§ Exercise inputs
+++
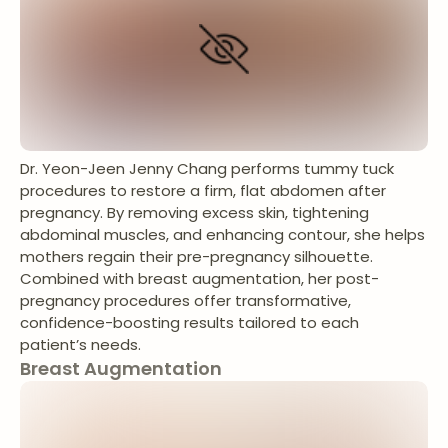
Dr. Yeon-Jeen Jenny Chang performs tummy tuck
procedures to restore a firm, flat abdomen after
pregnancy. By removing excess skin, tightening
abdominal muscles, and enhancing contour, she helps
mothers regain their pre-pregnancy silhouette.
Combined with breast augmentation, her post-
pregnancy procedures offer transformative,
confidence-boosting results tailored to each
patient’s needs.
Breast Augmentation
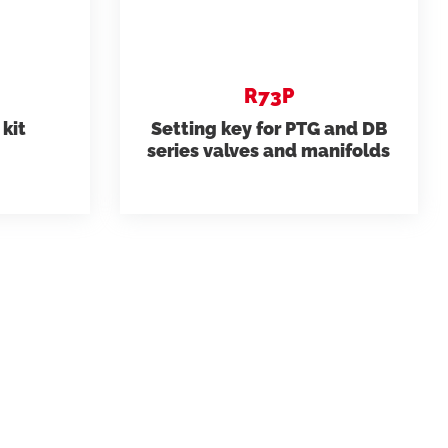
R73P
kit
Setting key for PTG and DB
series valves and manifolds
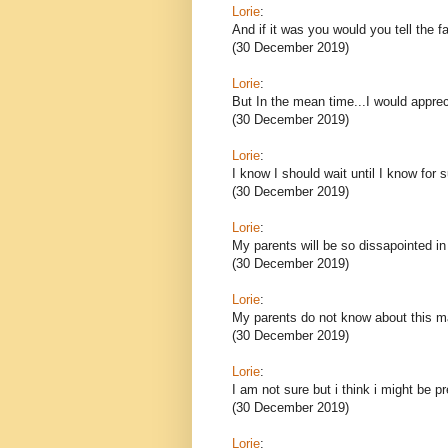
Lorie
:
And if it was you would you tell the f
(30 December 2019)
Lorie
:
But In the mean time...I would appre
(30 December 2019)
Lorie
:
I know I should wait until I know for s
(30 December 2019)
Lorie
:
My parents will be so dissapointed i
(30 December 2019)
Lorie
:
My parents do not know about this m
(30 December 2019)
Lorie
:
I am not sure but i think i might be p
(30 December 2019)
Lorie
:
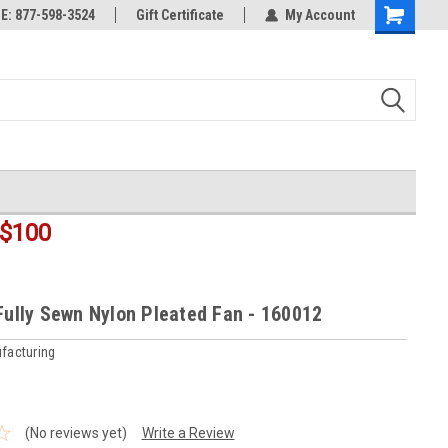
rts
: 877-598-3524
Welcome to the #3 Online Parts
Gift Certificate
My Account
Shopping
Store!
Cart
$100
 Fully Sewn Nylon Pleated Fan - 160012
facturing
(No reviews yet)
Write a Review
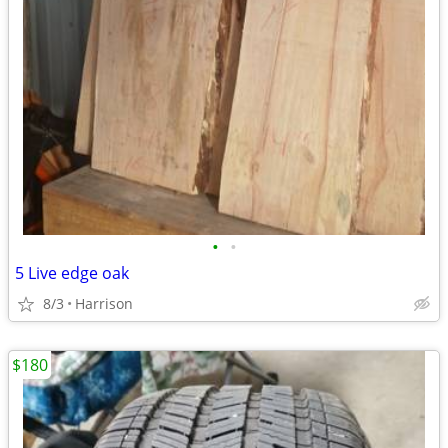
•
•
5 Live edge oak
8/3
Harrison
$180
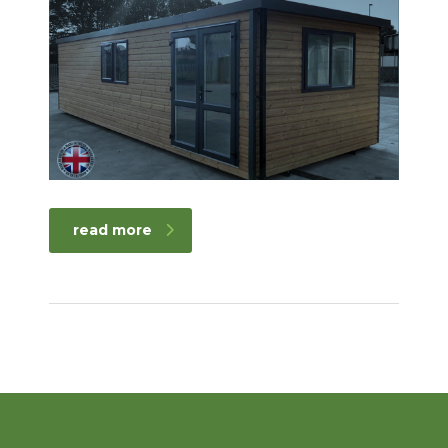
read more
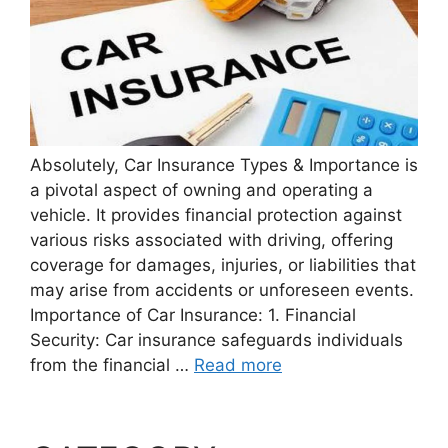
Absolutely, Car Insurance Types & Importance is
a pivotal aspect of owning and operating a
vehicle. It provides financial protection against
various risks associated with driving, offering
coverage for damages, injuries, or liabilities that
may arise from accidents or unforeseen events.
Importance of Car Insurance: 1. Financial
Security: Car insurance safeguards individuals
from the financial …
Read more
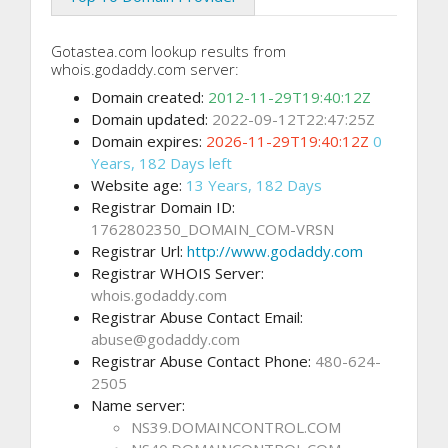
Gotastea.com lookup results from
whois.godaddy.com server:
Domain created:
2012-11-29T19:40:12Z
Domain updated:
2022-09-12T22:47:25Z
Domain expires:
2026-11-29T19:40:12Z
0
Years, 182 Days left
Website age:
13 Years, 182 Days
Registrar Domain ID:
1762802350_DOMAIN_COM-VRSN
Registrar Url:
http://www.godaddy.com
Registrar WHOIS Server:
whois.godaddy.com
Registrar Abuse Contact Email:
abuse@godaddy.com
Registrar Abuse Contact Phone:
480-624-
2505
Name server:
NS39.DOMAINCONTROL.COM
+++
§ Task to complete
Count of lines that include "parents" in the records above: write that value only.

§ Exercise answer
2